- [Items listed in a dataset]

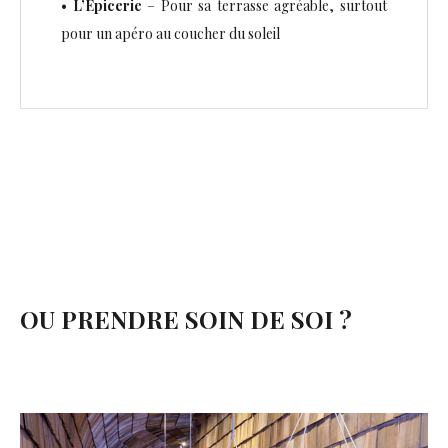
•
L’Epicerie
– Pour sa terrasse agréable, surtout
pour un apéro au coucher du soleil
OU PRENDRE SOIN DE SOI ?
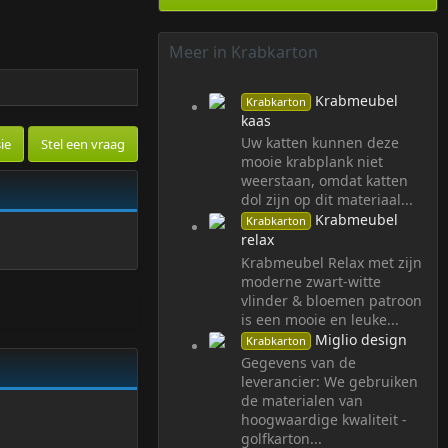
k
a
t
Meer in Krabkarton
(
t
e
Krabmeubel
Krabkarton
n
kaas
)
Uw katten kunnen deze
ie
Stel een vraag
mooie krabplank niet
weerstaan, omdat katten
dol zijn op dit materiaal...
Krabmeubel
Krabkarton
relax
Krabmeubel Relax met zijn
moderne zwart-witte
vlinder & bloemen patroon
is een mooie en leuke...
Miglio design
Krabkarton
Gegevens van de
leverancier: We gebruiken
de materialen van
hoogwaardige kwaliteit -
golfkarton...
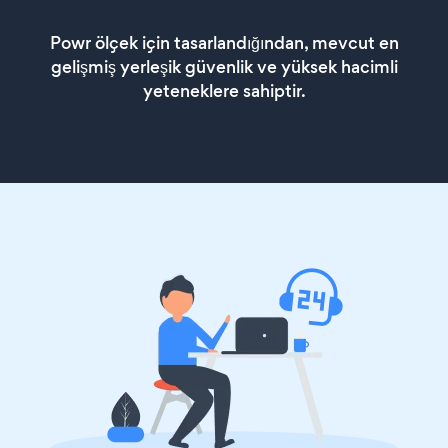
Powr ölçek için tasarlandığından, mevcut en
gelişmiş yerleşik güvenlik ve yüksek hacimli
yeteneklere sahiptir.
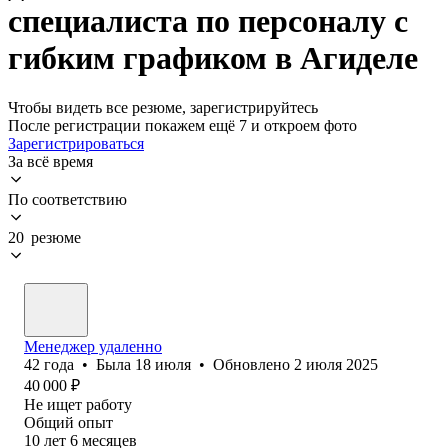
специалиста по персоналу с
гибким графиком в Агиделе
Чтобы видеть все резюме, зарегистрируйтесь
После регистрации покажем ещё 7 и откроем фото
Зарегистрироваться
За всё время
По соответствию
20 резюме
Менеджер удаленно
42
года
•
Была
18 июля
•
Обновлено
2 июля 2025
40 000
₽
Не ищет работу
Общий опыт
10
лет
6
месяцев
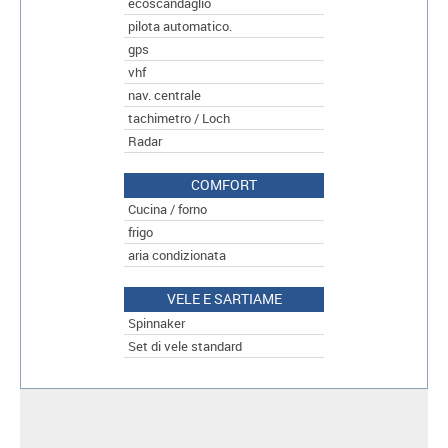
ecoscandaglio
pilota automatico.
gps
vhf
nav. centrale
tachimetro / Loch
Radar
COMFORT
Cucina / forno
frigo
aria condizionata
VELE E SARTIAME
Spinnaker
Set di vele standard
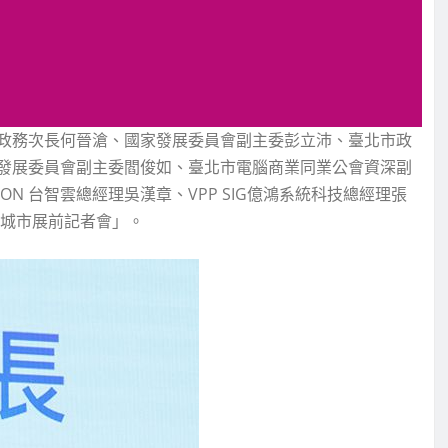
政務次長何晉滄、國家發展委員會副主委彭立沛、臺北市政
發展委員會副主委閻俊如、臺北市電腦商業同業公會資深副
LION 台智雲總經理吳漢章、VPP SIG億鴻系統科技總經理張
零城市展前記者會」。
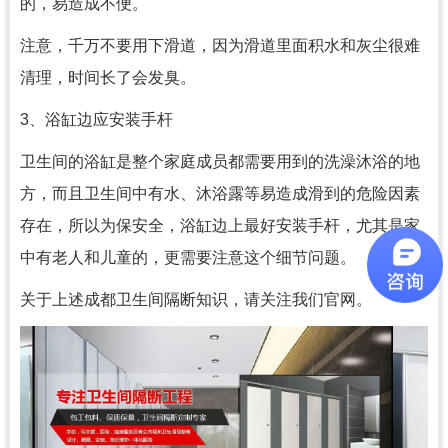
的，易造成不便。
注意，千万不要用下滑道，因为滑道里面积水和灰尘很难
清理，时间长了会发臭。
3、浴缸边应安装手杆
卫生间的浴缸是整个家庭成员都需要用到的洗澡沐浴的地
方，而且卫生间中有水、沐浴露等易造成滑到的危险因素
存在，所以为保安全，浴缸边上最好安装手杆，尤其是家
中有老人和儿童的，更需要注意这个细节问题。
关于上述成都卫生间隔断知识，请关注我们官网。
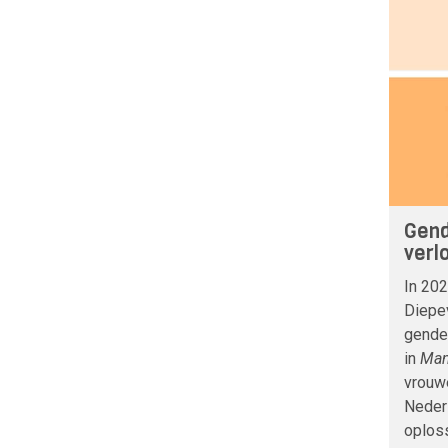
Gende
verl
In 202
Diepe
gender
in
Man
vrouw
Neder
oploss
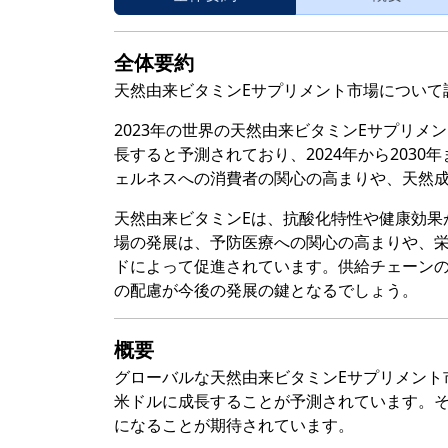
全体要約
天然由来ビタミンEサプリメント市場について
2023年の世界の天然由来ビタミンEサプリメント
長すると予測されており、2024年から2030
ェルネスへの消費者の関心の高まりや、天然
天然由来ビタミンEは、抗酸化特性や健康効果
場の発展は、予防医療への関心の高まりや、
ドによって促進されています。供給チェーン
の配慮が今後の発展の鍵となるでしょう。
概要
グローバルな天然由来ビタミンEサプリメント市場の
米ドルに成長することが予測されています。そして
になることが期待されています。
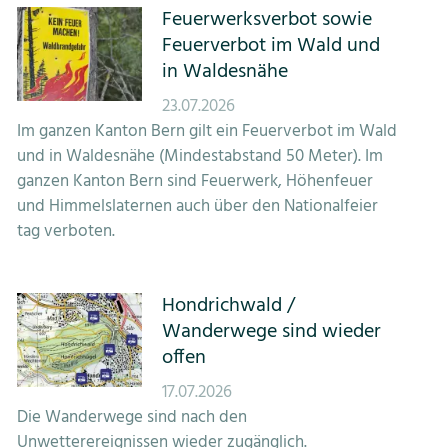
Feuerwerksverbot sowie
Feuerverbot im Wald und
in Waldesnähe
23.07.2026
Im ganzen Kanton Bern gilt ein Feuerverbot im Wald
und in Waldesnähe (Mindestabstand 50 Meter). Im
ganzen Kanton Bern sind Feuerwerk, Höhenfeuer
und Himmelslaternen auch über den Nationalfeier
tag verboten.
Hondrichwald /
Wanderwege sind wieder
offen
17.07.2026
Die Wanderwege sind nach den
Unwetterereignissen wieder zugänglich.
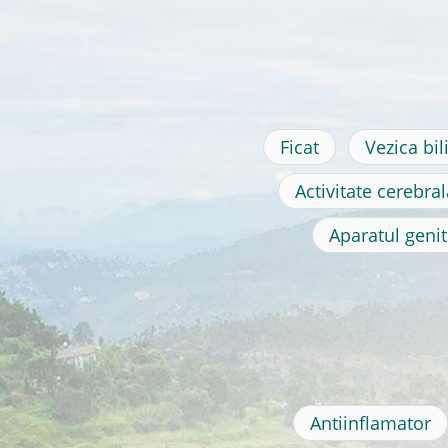
Ficat
Vezica bil
Activitate cerebral
Aparatul genit
Antiinflamator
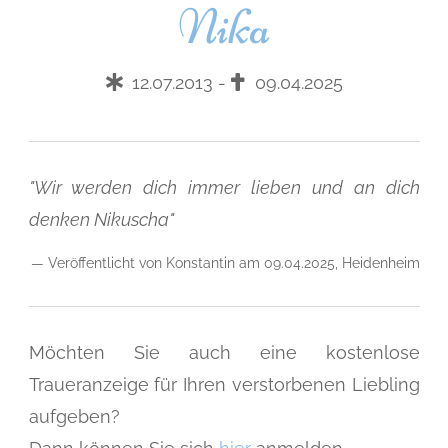
Nika
12.07.2013 -
09.04.2025
"Wir werden dich immer lieben und an dich
denken Nikuscha"
— Veröffentlicht von Konstantin am 09.04.2025, Heidenheim
Möchten Sie auch eine kostenlose
Traueranzeige für Ihren verstorbenen Liebling
aufgeben?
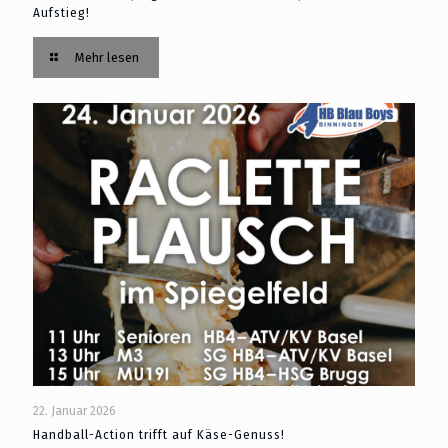
Aufstieg!
Mehr lesen
22. Januar 2026
Handball-Action trifft auf Käse-Genuss!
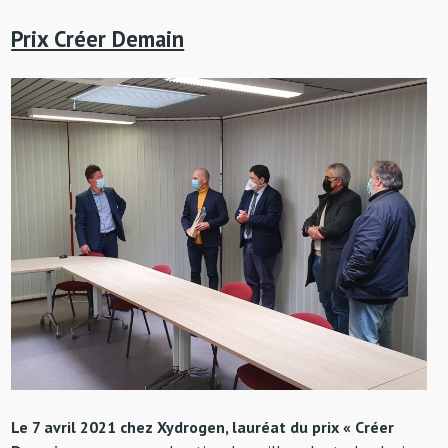
Prix Créer Demain
Le 7 avril 2021 chez Xydrogen, lauréat du prix « Créer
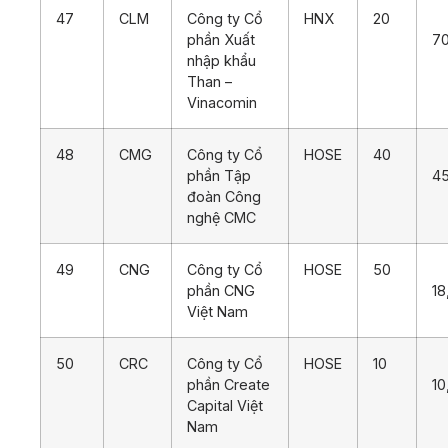
47
CLM
Công ty Cổ
HNX
20
phần Xuất
70
nhập khẩu
Than –
Vinacomin
48
CMG
Công ty Cổ
HOSE
40
phần Tập
4
đoàn Công
nghệ CMC
49
CNG
Công ty Cổ
HOSE
50
phần CNG
18
Việt Nam
50
CRC
Công ty Cổ
HOSE
10
phần Create
10
Capital Việt
Nam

- [What is expected] Copy out the lines of the data where the string "zijn" occurs.

- [Output below]
dol zijn op dit materiaal...
Krabmeubel Relax met zijn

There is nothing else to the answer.